Since our relaunch in May, Sex.com has often been dubbed the “Pinterest for porn”. To be fair, the two sites are similar the main difference being that Sex.com is focused on sex and Pinterest is focused on cute crafts, cute shoes, cute mittens, cute cupcakes, cute babies, cute motivational posters, and other things that people find cute.
Over the summer, our web team noticed that Sex.com users were pinning adult content to boards on Pinterest. We were worried at first thinking that Pinterest’s official policy didn’t allow for anything that would not be deemed cute by the general public. However, there is a vibrant but hidden adult community on Pinterest that Sex.com users were participating in.

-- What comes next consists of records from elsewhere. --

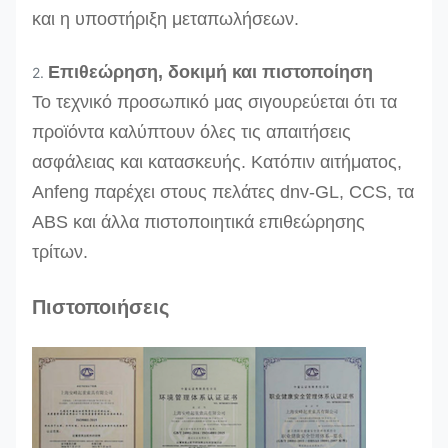
και η υποστήριξη μεταπωλήσεων.
Επιθεώρηση, δοκιμή και πιστοποίηση
2.
Το τεχνικό προσωπικό μας σιγουρεύεται ότι τα
προϊόντα καλύπτουν όλες τις απαιτήσεις
ασφάλειας και κατασκευής. Κατόπιν αιτήματος,
Anfeng παρέχει στους πελάτες dnv-GL, CCS, τα
ABS και άλλα πιστοποιητικά επιθεώρησης
τρίτων.
Πιστοποιήσεις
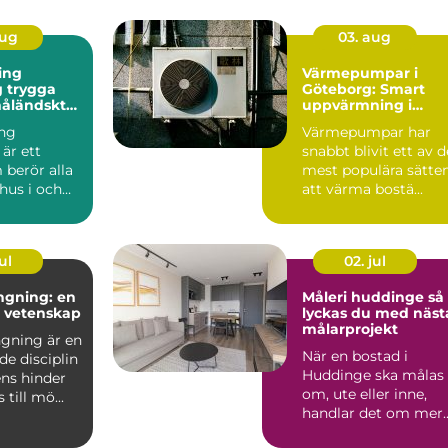
aug
03. aug
ing
Värmepumpar i
ga
Göteborg: Smart
måländskt
uppvärmning i
kustklimat
ng
Värmepumpar har
är ett
snabbt blivit ett av d
berör alla
mest populära sätte
hus i och
att värma bostä...
n, från äldre
ul
02. jul
ngning: en
Måleri huddinge så
h vetenskap
lyckas du med näst
målarprojekt
gning är en
När en bostad i
de disciplin
Huddinge ska målas
ens hinder
om, ute eller inne,
till mö...
handlar det om mer
än bara färg. Ett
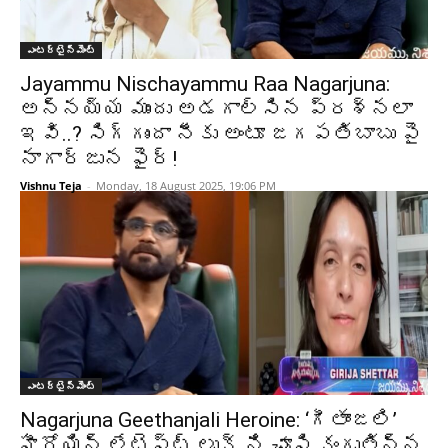
ఎంటర్టైన్మెంట్
Jayammu Nischayammu Raa Nagarjuna:
అన్నయ్య ముందు అడగాల్సిన ప్రశ్నలా
ఇవి..? సిగ్గుందా నీకు అంటూ జగపతిబాబు పై
నాగార్జున ఫైర్!
Vishnu Teja
-
Monday, 18 August 2025, 19:06 PM
ఎంటర్టైన్మెంట్
Nagarjuna Geethanjali Heroine: ‘గీతాంజలి’
హీరోయిన్ లేటెస్ట్ లుక్ ని చూసి కంగుతిన్న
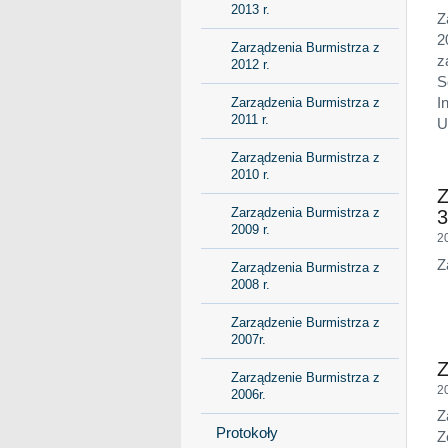
2013 r.
Z
2
Zarządzenia Burmistrza z
z
2012 r.
S
I
Zarządzenia Burmistrza z
2011 r.
U
Zarządzenia Burmistrza z
2010 r.
Z
Zarządzenia Burmistrza z
3
2009 r.
2
Z
Zarządzenia Burmistrza z
2008 r.
Zarządzenie Burmistrza z
2007r.
Z
Zarządzenie Burmistrza z
2
2006r.
Z
Protokoły
Z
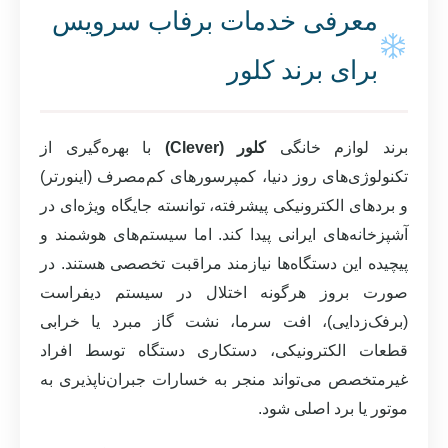
معرفی خدمات برفاب سرویس
برای برند کلور
برند لوازم خانگی
کلور (Clever)
با بهره‌گیری از
تکنولوژی‌های روز دنیا، کمپرسورهای کم‌مصرف (اینورتر)
و بردهای الکترونیکی پیشرفته، توانسته جایگاه ویژه‌ای در
آشپزخانه‌های ایرانی پیدا کند. اما سیستم‌های هوشمند و
پیچیده این دستگاه‌ها نیازمند مراقبت تخصصی هستند. در
صورت بروز هرگونه اختلال در سیستم دیفراست
(برفک‌زدایی)، افت سرما، نشت گاز مبرد یا خرابی
قطعات الکترونیکی، دستکاری دستگاه توسط افراد
غیرمتخصص می‌تواند منجر به خسارات جبران‌ناپذیری به
موتور یا برد اصلی شود.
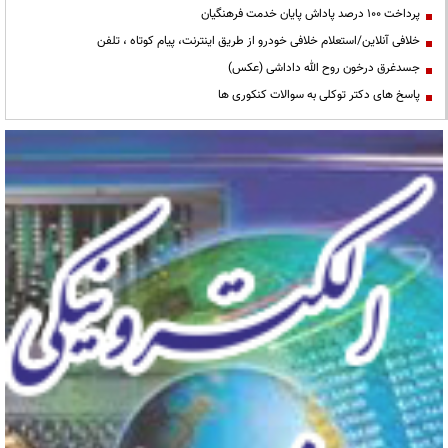
پرداخت ۱۰۰ درصد پاداش پایان خدمت فرهنگیان
خلافی آنلاین/استعلام خلافی خودرو از طریق اینترنت، پیام کوتاه ، تلفن
جسدغرق درخون روح الله داداشی (عکس)
پاسخ های دکتر توکلی به سوالات کنکوری ها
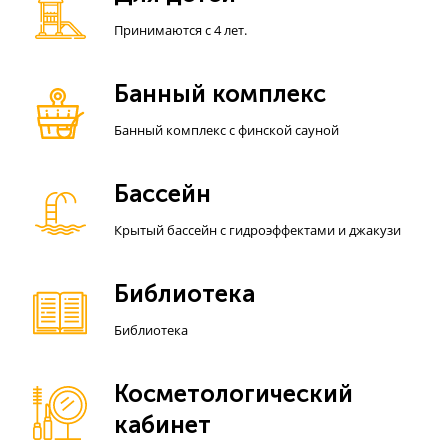
Принимаются с 4 лет.
Банный комплекс
Банный комплекс с финской сауной
Бассейн
Крытый бассейн с гидроэффектами и джакузи
Библиотека
Библиотека
Косметологический
кабинет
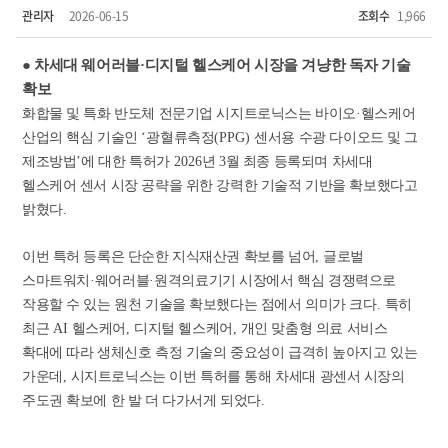
관리자
2026-06-15
조회수
1,966
● 차세대 웨어러블
·
디지털 헬스케어 시장을 겨냥한 독자 기술
확보
화합물 및 특화 반도체 전문기업 시지트로닉스는 바이오
·
헬스케어
산업의 핵심 기술인
‘
광혈류측정
(PPG)
센서용 수광 다이오드 및 그
제조방법
’
에 대한 특허가
2026
년
3
월 최종 등록되며 차세대
헬스케어 센서 시장 공략을 위한 강력한 기술적 기반을 확보했다고
밝혔다
.
이번 특허 등록은 단순한 지식재산권 확보를 넘어
,
글로벌
스마트워치
·
웨어러블
·
원격의료기기 시장에서 핵심 경쟁력으로
작용할 수 있는 원천 기술을 확보했다는 점에서 의미가 크다
.
특히
최근
AI
헬스케어
,
디지털 헬스케어
,
개인 맞춤형 의료 서비스
확대에 따라 생체신호 측정 기술의 중요성이 급격히 높아지고 있는
가운데
,
시지트로닉스는 이번 특허를 통해 차세대 광센서 시장의
주도권 확보에 한 발 더 다가서게 되었다
.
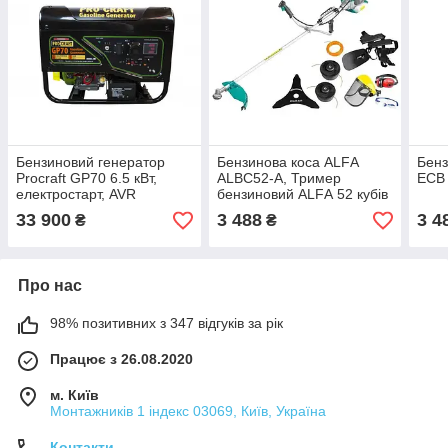
Бензиновий генератор
Бензинова коса ALFА
Бен
Procraft GP70 6.5 кВт,
ALBC52-A, Тример
ЕСВ 
електростарт, AVR
бензиновий ALFА 52 кубів
3.8 кВт
33 900
3 488
3 4
₴
₴
Про нас
98% позитивних з 347 відгуків за рік
Працює з 26.08.2020
м. Київ
Монтажників 1 індекс 03069, Київ, Україна
Контакти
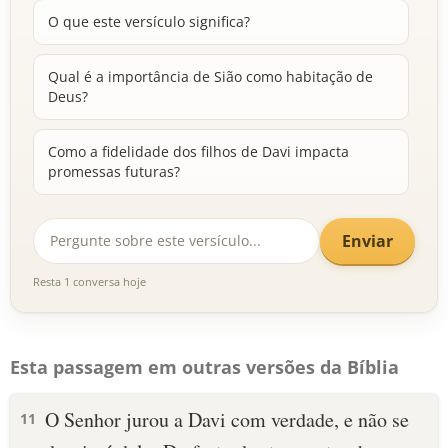
O que este versículo significa?
Qual é a importância de Sião como habitação de
Deus?
Como a fidelidade dos filhos de Davi impacta
promessas futuras?
Enviar
Resta 1 conversa hoje
Esta passagem em outras versões da Bíblia
O Senhor jurou a Davi com verdade, e não se
11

Our website was not only excited to see some users crossover, especially a female audience. A few days ago our crossover was shutdown by Pinterest. They have banned Sex.com, declaring our site to be spam.
Sex.com’s Media man Iain MacNeil (not founder as reported by TechCrunch) had this to say about the whole incident:
“Without contacting us, Pinterest banned all activity from Sex.com. Pinterest users can no longer pin any content from Sex.com nor can they view the site from older pins. We’ve unjustly been marked as spam. Our attempts to contact Pinterest have been fruitless. We want to know why they banned their adult community from seeing an alternative. Is it as simple as Pinterest is afraid of losing the adult content community despite the fact they do not respect users who use their site for adult content? Or is it that Pinterest does not believe a female audience for Sex.com is inappropriate?
In all official Pinterest Terms of Service they claim that pins are the responsibility of the user. So on what grounds do they have the right to supersede the user’s ability to pin from Sex.com?”